French stars, as film historian David Shipman has noted, don't translate well. Some never quite catch on, like Simone Simon. Others, like Danielle Darrieux, loathe the place and barely try. Nowadays even the tireless promotional efforts of Messrs. O'Reilly, Limbaugh and their ilk, to whom the French have become a sort of all-purpose homme de paille, haven't given French actors an opportunity to break into the screen-villain racket the way the Brits have. Over the years most French actors have chosen to work on their side of the Atlantic, with perhaps the odd submission to criminal misuse in something like Green Card as an income supplement. The biggest exception was and remains Charles Boyer.
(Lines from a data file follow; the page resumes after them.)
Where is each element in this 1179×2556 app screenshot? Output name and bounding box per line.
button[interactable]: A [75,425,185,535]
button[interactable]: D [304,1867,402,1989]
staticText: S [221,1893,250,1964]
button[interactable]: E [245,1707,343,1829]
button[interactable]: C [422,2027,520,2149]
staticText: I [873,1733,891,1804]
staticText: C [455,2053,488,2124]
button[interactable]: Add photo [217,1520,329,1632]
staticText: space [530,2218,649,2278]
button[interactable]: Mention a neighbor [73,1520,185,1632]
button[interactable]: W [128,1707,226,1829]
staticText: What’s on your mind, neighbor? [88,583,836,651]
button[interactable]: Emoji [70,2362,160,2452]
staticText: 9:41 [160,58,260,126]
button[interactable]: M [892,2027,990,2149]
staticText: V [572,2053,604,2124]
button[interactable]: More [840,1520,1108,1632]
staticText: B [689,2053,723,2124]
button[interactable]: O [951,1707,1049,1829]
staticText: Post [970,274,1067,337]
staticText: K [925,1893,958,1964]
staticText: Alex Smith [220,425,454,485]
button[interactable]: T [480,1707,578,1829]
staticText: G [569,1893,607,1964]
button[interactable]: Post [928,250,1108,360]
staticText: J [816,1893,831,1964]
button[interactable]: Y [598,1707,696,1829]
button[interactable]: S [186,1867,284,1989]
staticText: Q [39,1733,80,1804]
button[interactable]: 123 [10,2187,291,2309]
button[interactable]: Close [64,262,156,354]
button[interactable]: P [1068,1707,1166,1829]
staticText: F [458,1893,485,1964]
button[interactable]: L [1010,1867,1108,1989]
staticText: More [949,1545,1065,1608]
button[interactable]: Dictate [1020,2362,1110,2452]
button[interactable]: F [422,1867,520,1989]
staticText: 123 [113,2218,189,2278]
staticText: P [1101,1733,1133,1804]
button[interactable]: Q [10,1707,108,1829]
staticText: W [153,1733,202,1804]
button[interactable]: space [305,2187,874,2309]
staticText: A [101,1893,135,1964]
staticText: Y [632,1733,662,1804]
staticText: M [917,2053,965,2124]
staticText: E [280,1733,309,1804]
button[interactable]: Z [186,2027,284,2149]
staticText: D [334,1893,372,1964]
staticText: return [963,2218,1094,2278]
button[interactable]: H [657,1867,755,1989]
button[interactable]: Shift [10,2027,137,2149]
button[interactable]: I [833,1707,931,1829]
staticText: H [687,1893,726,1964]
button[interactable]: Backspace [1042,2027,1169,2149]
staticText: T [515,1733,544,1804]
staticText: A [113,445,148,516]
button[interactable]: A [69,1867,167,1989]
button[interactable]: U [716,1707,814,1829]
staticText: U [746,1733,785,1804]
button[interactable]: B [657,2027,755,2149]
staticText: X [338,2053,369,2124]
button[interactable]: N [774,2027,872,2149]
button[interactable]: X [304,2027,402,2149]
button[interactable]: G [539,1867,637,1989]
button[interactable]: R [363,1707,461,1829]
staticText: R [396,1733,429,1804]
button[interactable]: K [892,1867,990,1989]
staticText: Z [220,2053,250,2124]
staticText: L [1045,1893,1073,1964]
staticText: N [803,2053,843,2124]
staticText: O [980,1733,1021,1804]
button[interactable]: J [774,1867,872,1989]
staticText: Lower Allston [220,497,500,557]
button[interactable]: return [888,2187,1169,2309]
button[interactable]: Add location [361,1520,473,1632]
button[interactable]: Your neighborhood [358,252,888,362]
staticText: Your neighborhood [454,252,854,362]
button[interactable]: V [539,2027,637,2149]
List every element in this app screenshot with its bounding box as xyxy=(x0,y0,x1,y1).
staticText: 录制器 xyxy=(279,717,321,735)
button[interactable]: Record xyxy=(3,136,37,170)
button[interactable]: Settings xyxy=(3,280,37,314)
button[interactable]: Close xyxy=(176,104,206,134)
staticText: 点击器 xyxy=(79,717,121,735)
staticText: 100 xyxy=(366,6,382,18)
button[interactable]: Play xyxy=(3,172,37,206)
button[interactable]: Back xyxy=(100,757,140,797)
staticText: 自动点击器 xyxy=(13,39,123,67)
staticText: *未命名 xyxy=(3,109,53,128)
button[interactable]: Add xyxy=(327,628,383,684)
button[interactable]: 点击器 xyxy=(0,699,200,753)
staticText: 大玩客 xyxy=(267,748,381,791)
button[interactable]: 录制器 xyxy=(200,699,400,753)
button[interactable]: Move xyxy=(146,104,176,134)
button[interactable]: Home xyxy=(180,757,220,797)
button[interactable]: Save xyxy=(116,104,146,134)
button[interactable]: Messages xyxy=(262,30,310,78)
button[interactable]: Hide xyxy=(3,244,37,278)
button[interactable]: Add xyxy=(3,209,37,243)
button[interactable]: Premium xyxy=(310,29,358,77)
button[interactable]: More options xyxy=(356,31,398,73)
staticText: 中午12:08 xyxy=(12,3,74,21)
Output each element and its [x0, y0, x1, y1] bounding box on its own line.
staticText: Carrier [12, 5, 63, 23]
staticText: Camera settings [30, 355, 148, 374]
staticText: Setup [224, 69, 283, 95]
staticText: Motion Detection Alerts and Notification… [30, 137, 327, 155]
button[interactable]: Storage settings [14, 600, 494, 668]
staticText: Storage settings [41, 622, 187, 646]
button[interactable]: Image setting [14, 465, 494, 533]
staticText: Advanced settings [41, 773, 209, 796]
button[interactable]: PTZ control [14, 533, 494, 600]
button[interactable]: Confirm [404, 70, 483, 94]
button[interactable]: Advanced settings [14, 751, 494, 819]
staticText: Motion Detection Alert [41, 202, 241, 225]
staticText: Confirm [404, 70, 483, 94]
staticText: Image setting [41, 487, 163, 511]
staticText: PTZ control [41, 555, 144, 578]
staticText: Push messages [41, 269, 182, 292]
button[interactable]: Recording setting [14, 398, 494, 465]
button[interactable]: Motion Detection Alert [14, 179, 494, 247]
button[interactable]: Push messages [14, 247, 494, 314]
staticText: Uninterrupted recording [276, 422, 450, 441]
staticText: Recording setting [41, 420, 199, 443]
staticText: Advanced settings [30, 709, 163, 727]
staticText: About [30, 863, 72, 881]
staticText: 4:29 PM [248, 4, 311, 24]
The Siren believes what made the difference for Boyer, more than his talent or those eyes that photographed so beautifully, was his incredible chocolate ganache of a voice. Even the admittedly hilarious Pepe le Pew, conceived as a take-off on Boyer's seductive turn in Algiers, doesn't really diminish the impact. When Boyer speaks, you melt.

In History Is Made at Night, the bizarre but endearing 1937 Frank Borzage movie, Boyer acts opposite Jean Arthur, another player with a celebrated voice. Their scenes are something to hear, this duet of a throbbing French bass and the American whose vocal line someone once called "a cross between Donald Duck and a Stradivarius." Arthur plays the abused wife of a shipping magnate (Colin Clive), who is some kind of evil even by our sadly expanded 21st-century standards. This is a man capable of trying to sink an ocean liner just to kill two of its 3,000 passengers--his wife and the man she loves. Arthur loves Boyer, naturellement. He plays a head waiter who can attend to the needs of his snooty patrons, protect a gentle old man in his employ, and mix the perfect salad dressing.

Borzage, the great romantic, gives the movie a completely two-tone effect. When Clive is on screen, the melodrama is played to the hilt. When Boyer is around, things sparkle, the jokes fly, Jean Arthur tangos in her negligee. It is an odd combination, with the potential to give the viewer whiplash, but it works.

The Siren can't discuss Boyer without mentioning another of his gifts: his incomparable way with a hat. In History, Boyer's impeccable brim is at just the right angle to convey menace, when he punches out a thug menacing Arthur; newfound love, as he goes to meet her after their first night together; bewildered hurt, when he finds she is married. No one wore a hat like Boyer, no, not even Bogart.